Una mujer alta, delgada y con altos tacones y vestido ceñido, enfilaba el pasillo de un viejo edificio situado en una antigua zona industrial del sur de la ciudad. Se ahuecaba el pelo rubio platino y caminaba con decisión. Al llegar al número de puerta adecuado se detuvo y llamó firmemente con los nudillos. A los pocos segundos, le abrió un joven que a duras penas pasaría de la veintena. Ella se sorprendió y comprobó que el número de la vivienda fuese el correcto. El muchacho, acostumbrado a aquella reacción al verlo, abrió la puerta de par en par para que la escéptica mujer pudiera ver el interior del apartamento.
Adentro, el ambiente estaba cargado. Era una mezcla de sudor y un olor fuerte, como industrial. Cuando la mujer se habituó a la semipenumbra vio que, a pesar de la juventud del chico, sí estaba en el lugar correcto. Montones de fotografías se secaban colgadas en diferentes cuerdas que iban de pared a pared, un sofá lleno de objetivos y un par de cámaras, varios trípodes abiertos por doquier y una enorme mesa con unos cuantos recipientes llenos de diversos líquidos que la mujer del concejal imaginó como reveladores, fijadores o alguna sustancia así, inundaban todo. Ni rastro de ordenadores o algún tipo de artilugio digital. El chico era, a pesar de su aspecto, un profesional y sabía sobradamente que un ordenador con conexión a internet era susceptible de ser monitorizado por terceros. Solo trabajaba con fotografía analógica.

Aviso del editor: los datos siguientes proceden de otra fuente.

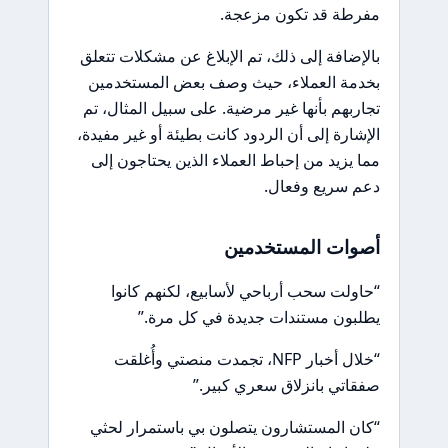
مفرطة قد تكون مزعجة.
بالإضافة إلى ذلك، تم الإبلاغ عن مشكلات تتعلق
بخدمة العملاء، حيث وصف بعض المستخدمين
تجاربهم بأنها غير مرضية. على سبيل المثال، تم
الإشارة إلى أن الردود كانت بطيئة أو غير مفيدة،
مما يزيد من إحباط العملاء الذين يحتاجون إلى
دعم سريع وفعال.
أصوات المستخدمين
“حاولت سحب أرباحي لأسابيع، لكنهم كانوا
يطلبون مستندات جديدة في كل مرة.”
“خلال أخبار NFP، تجمدت منصتي وأُغلقت
صفقاتي بانزلاق سعري كبير.”
“كان المستشارون يتصلون بي باستمرار لحثي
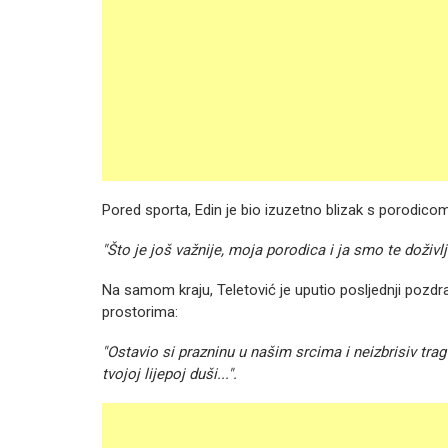
Pored sporta, Edin je bio izuzetno blizak s porodicom
"Što je još važnije, moja porodica i ja smo te doživlj
Na samom kraju, Teletović je uputio posljednji pozdra
prostorima:
"Ostavio si prazninu u našim srcima i neizbrisiv tra
tvojoj lijepoj duši...".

Un hombre con ligero sobrepeso se estiraba sobre el asiento del copiloto para abrir la puerta de su Mercedes. Acto seguido, entraba una voluptuosa mujer de cabello pelirrojo y que con marcado acento del este, regalaba exageradamente los oídos al conductor del vehículo. Inmediatamente después se lanzó sobre su cuello y comenzó a besarlo de forma obscena. El hombre, entre carcajadas, arrancó el vehículo pensando ya en la habitación del cinco estrellas que tenía reservada. A varios metros, en la penumbra, un joven disparaba sin parar su cámara, inmortalizando toda la secuencia.

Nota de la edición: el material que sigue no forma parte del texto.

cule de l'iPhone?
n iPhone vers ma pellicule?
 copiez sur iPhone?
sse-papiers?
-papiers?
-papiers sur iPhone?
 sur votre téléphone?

Horas antes de aquello, la mujer que entraría en el apartamento del joven, se estiraba como un felino entre sábanas de raso. Acababa de acostarse con su amante, un empresario del mundo de la noche y dueño de varias discotecas y bares. Juntos, planeaban la extorsión y chantaje del marido de esta, un concejal progresista que juraba y perjuraba que nunca le había sido infiel. No había sido difícil para el amante de la mujer del concejal presentarle a este último a varias prostitutas traídas de varias repúblicas ex soviéticas y que, tras varias copas y algún gramo, el concejal quisiera metérsela a cualquier mujer que se le acercase.

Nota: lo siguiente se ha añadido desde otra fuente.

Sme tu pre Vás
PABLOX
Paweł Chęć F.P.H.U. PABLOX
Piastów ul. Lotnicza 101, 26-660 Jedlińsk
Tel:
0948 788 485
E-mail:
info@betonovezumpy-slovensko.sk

Varios días después, el político paseaba a su perro cuando un joven de aspecto jovial se le acercó. El ego del concejal hizo acto de presencia y sonrió al chico, pensando que querría saludarlo o felicitarlo por su gestión. Al llegar junto a él, el joven se sacó del bolso central de la sudadera que llevaba un sobre abultado de color marrón y se lo dio al político, que lo miró extrañado. El hombre lo giró sobre sus manos tratando de buscar sin éxito un remitente y cuando levantó la vista el muchacho ya había desaparecido. En el sobre, con letra manuscrita cursiva y elegante se podía leer “Una mentira en cien fotografías”. Zorra, pensó el concejal. Era la letra de su mujer.